UVA 11137

11137 - Ingenuous Cubrency

Time limit: 3.000 seconds

Problem I: Ingenuous Cubrency

People in Cubeland use cubic coins. Not only the unit of currency is called a  cube  but also the coins are shaped like cubes and their values are cubes. Coins with values of all cubic numbers up to 9261 (= 21 ³ ), i.e., coins with the denominations of 1, 8, 27, ..., up to 9261  cubes , are available in Cubeland.

Your task is to count the number of ways to pay a given amount using cubic coins of Cubeland. For example, there are 3 ways to pay 21 cubes: twenty one 1 cube coins, or one 8 cube coin and thirteen 1 cube coins, or two 8 cube coin and five 1 cube coins.
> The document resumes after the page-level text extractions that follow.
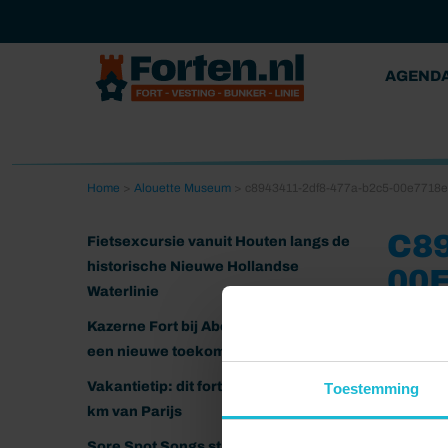
AGEND
Home
>
Alouette Museum
>
c8943411-2df8-477a-b2c5-00e7718
C8
Fietsexcursie vanuit Houten langs de
historische Nieuwe Hollandse
00
Waterlinie
05-10-20
Kazerne Fort bij Abcoude klaar voor
een nieuwe toekomst
Vakantietip: dit fort ligt nog geen 20
Toestemming
km van Parijs
Sore Spot Songs strijkt neer op het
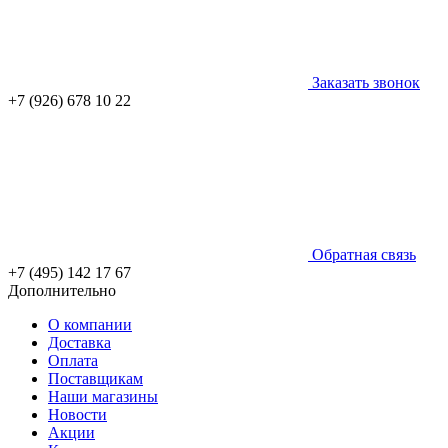
Заказать звонок
+7 (926) 678 10 22
Обратная связь
+7 (495) 142 17 67
Дополнительно
О компании
Доставка
Оплата
Поставщикам
Наши магазины
Новости
Акции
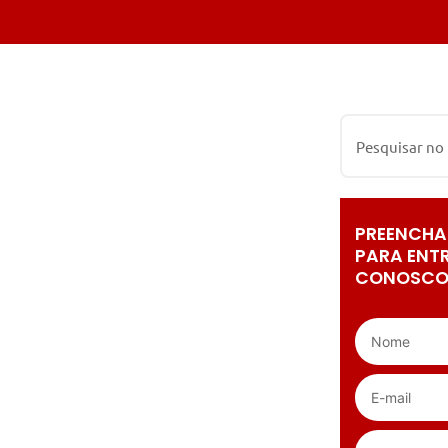
PREENCHA
PARA ENT
CONOSCO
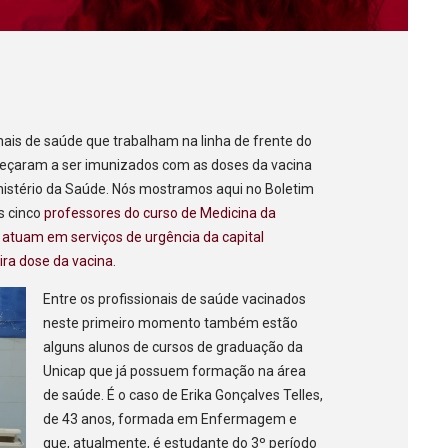
ionais de saúde que trabalham na linha de frente do
çaram a ser imunizados com as doses da vacina
nistério da Saúde. Nós mostramos aqui no Boletim
s cinco
professores do curso de Medicina da
atuam em serviços de urgência da capital
ra dose da vacina
.
Entre os profissionais de saúde vacinados
neste primeiro momento também estão
alguns alunos de cursos de graduação da
Unicap que já possuem formação na área
de saúde. É o caso de Erika Gonçalves Telles,
de 43 anos, formada em Enfermagem e
que, atualmente, é estudante do 3º período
Input consists of lines each containing an integer amount to be paid. You may assume that all the amounts are positive and less than 10000.

For each of the given amounts to be paid output one line containing a single integer representing the number of ways to pay the given amount using the coins available in Cubeland.

Sample input

10 
21
77
9999

Output for sample input

2
3
22
440022018293

P. Rudnicki, from folklore

给你一个n ， 问能将n分为多少个立方数之和。

#include <cstdio>
#include <cmath>
#include <algorithm>
#include <iostream>
#include <cstring>
#include <map>
#include <string>
#include <stack>
#include <cctype>
#include <vector>
#include <queue>
#include <set>
#include <utility>
#include <cassert>

using namespace std;
///#define Online_Judge
#define outstars cout << "***********************" << endl;
#define clr(a,b) memset(a,b,sizeof(a))
#define lson l , mid  , rt << 1
#define rson mid + 1 , r , rt << 1 | 1

#define mk make_pair
#define FOR(i , x , n) for(int i = (x) ; i < (n) ; i++)
#define FORR(i , x , n) for(int i = (x) ; i <= (n) ; i++)
#define REP(i , x , n) for(int i = (x) ; i > (n) ; i--)
#define REPP(i ,x , n) for(int i = (x) ; i >= (n) ; i--)
const int MAXN = 10000 + 50;
const int sigma_size = 26;
const long long LLMAX = 0x7fffffffffffffffLL;
const long long LLMIN = 0x8000000000000000LL;
const int INF = 0x7fffffff;
const int IMIN = 0x80000000;
#define eps 1e-8
const int MOD = (int)1e6 + 7;
typedef long long LL;
const double PI = acos(-1.0);
typedef double D;
typedef pair<int , int> pi;
///#pragma comment(linker, "/STACK:102400000,102400000")
LL dp[MAXN];
int main()
{
//    freopen("out.text" , "w" , stdout);
    dp[0] = 1LL;
    for(int j  = 1 ; j * j * j <= MAXN ; j++)for(int a = j * j * j ; a <= MAXN ; a++)dp[a] += dp[a - j * j * j];
    int n;
    while(cin >> n)
    {
        cout << dp[n] << endl;
    }
    return 0;
}